More than half way through the album, We Are The Romans
needed a shot of pure adrenaline. In what is the climax of the album, “Saint Matthew Returns to the Womb” has an unspeakable feeling about it. The song practically defines metalcore (in an album that is the start of metalcore, as we know it, perhaps). A song that combines classic elements of brutal metal and what can be considered “fun” hardcore. It is a true staple strong in the short lifespan of Botch. Finally, in what maybe be considered the song that may have predicted Botch’s downfall, “Man The Ramparts.” Surely, one can look at the album in the eyes of America’s downfall, but ironically, Botch may have fell first. Think about it this way, it was their last full length without conflicts of the direction the band was going. It is a song about preparing for what is ahead, because it will soon be a collapse, but not without a last stand.
We’ll man the ramparts
With arrows ready
With our flags up
We are the Romans
The song can almost be related to a battle. It starts as it were trudging along to the beat of a war drum with off time guitar and bass. It then starts the battle with a brutal scream and fiery fierceness to it. As it continues, it slowly disassembles and then regains composure into the previous intensity. The song dies down, with every beat and it begins to fade into a choir hymn saying We are the Romans
as almost collecting forces to join for one last hurrah. Eight minutes and thirty now elapse, the quintessential loudest section of the entire song ERUPTS. Precise drumming and abrasive chords carry on until the final hits of the instruments and the last screech and it everything stops.

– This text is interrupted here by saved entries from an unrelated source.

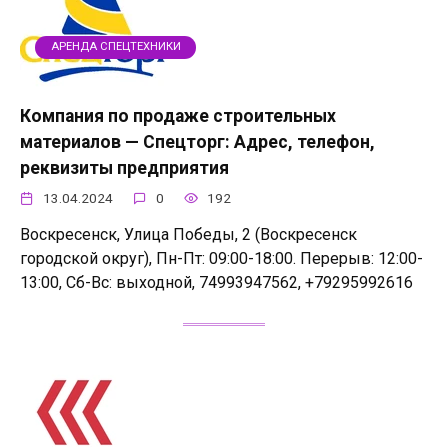
АРЕНДА СПЕЦТЕХНИКИ
Компания по продаже строительных
материалов — Спецторг: Адрес, телефон,
реквизиты предприятия
13.04.2024
0
192
Воскресенск, Улица Победы, 2 (Воскресенск
городской округ), Пн-Пт: 09:00-18:00. Перерыв: 12:00-
13:00, Сб-Вс: выходной, 74993947562, +79295992616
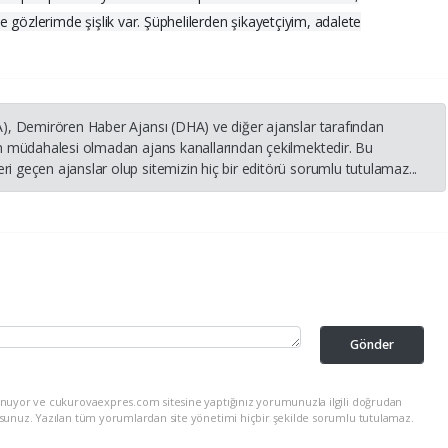
 gözlerimde şişlik var. Şüphelilerden şikayetçiyim, adalete
HA), Demirören Haber Ajansı (DHA) ve diğer ajanslar tarafından
nin müdahalesi olmadan ajans kanallarından çekilmektedir. Bu
i geçen ajanslar olup sitemizin hiç bir editörü sorumlu tutulamaz...
Gönder
unuyor ve cukurovaexpres.com sitesine yaptığınız yorumunuzla ilgili doğrudan
rsunuz. Yazılan tüm yorumlardan site yönetimi hiçbir şekilde sorumlu tutulamaz.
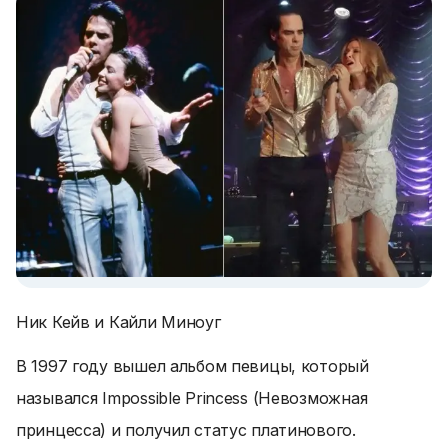
Ник Кейв и Кайли Миноуг
В 1997 году вышел альбом певицы, который
назывался Impossible Princess (Невозможная
принцесса) и получил статус платинового.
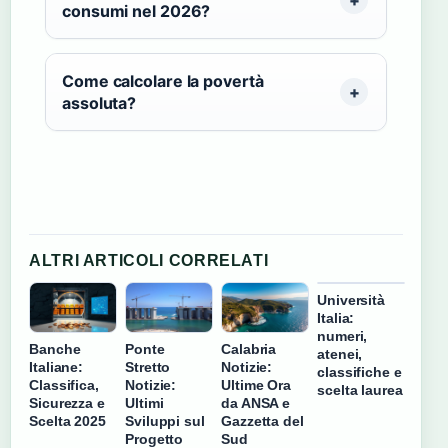
consumi nel 2026?
Come calcolare la povertà
assoluta?
ALTRI ARTICOLI CORRELATI
Università
Italia:
numeri,
Banche
Ponte
Calabria
atenei,
Italiane:
Stretto
Notizie:
classifiche e
Classifica,
Notizie:
Ultime Ora
scelta laurea
Sicurezza e
Ultimi
da ANSA e
Scelta 2025
Sviluppi sul
Gazzetta del
Progetto
Sud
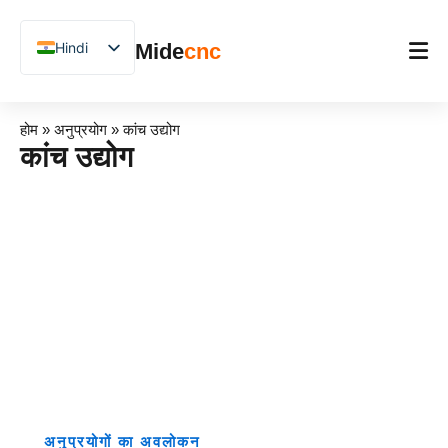
跳
至
Hindi
Mide
cnc
内
容
English
Chinese
होम
होम
»
अनुप्रयोग
»
कांच उद्योग
Vietnamese
कांच उद्योग
उत्पाद
German
अनुप्रयोग
French
Blog
Spanish
Arabic
केस स्टडीज़
Japanese
समर्थन
Russian
Uzbek
Polish
अनुप्रयोगों का अवलोकन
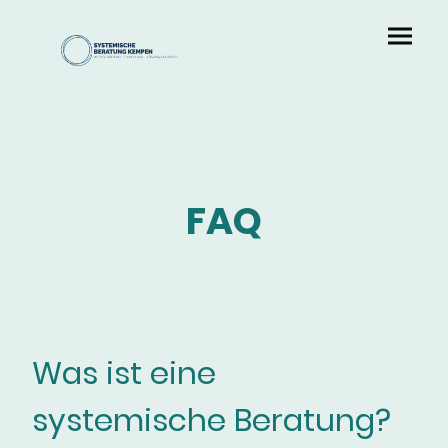
FAQ
Was ist eine
systemische Beratung?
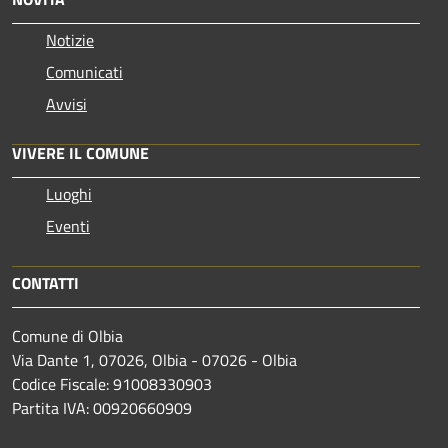
Notizie
Comunicati
Avvisi
VIVERE IL COMUNE
Luoghi
Eventi
CONTATTI
Comune di Olbia
Via Dante 1, 07026, Olbia - 07026 - Olbia
Codice Fiscale: 91008330903
Partita IVA: 00920660909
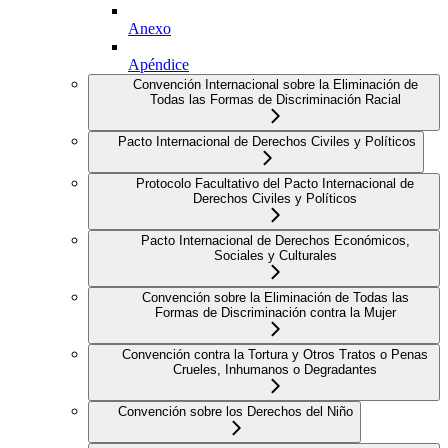
Anexo
Apéndice
Convención Internacional sobre la Eliminación de
Todas las Formas de Discriminación Racial
Pacto Internacional de Derechos Civiles y Políticos
Protocolo Facultativo del Pacto Internacional de
Derechos Civiles y Políticos
Pacto Internacional de Derechos Económicos,
Sociales y Culturales
Convención sobre la Eliminación de Todas las
Formas de Discriminación contra la Mujer
Convención contra la Tortura y Otros Tratos o Penas
Crueles, Inhumanos o Degradantes
Convención sobre los Derechos del Niño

It is over. The piercing screaming, the rhythmically brilliant drumming, the coarse sound of the bass, and the memorable guitar riffs are no longer. While “I Wanna Be A Sex Symbol On My Own Terms” is the only track that I feel was a grave disappointment, they produced an unbelievably solid record. We are the Romans
was a completely original album in its own regard and left a legacy behind. They made the music that was out there more interesting and complex. Botch created a fusion that was perfected with this release. I am glad one thing will never change, no matter what year it is next; I can still listen to this album.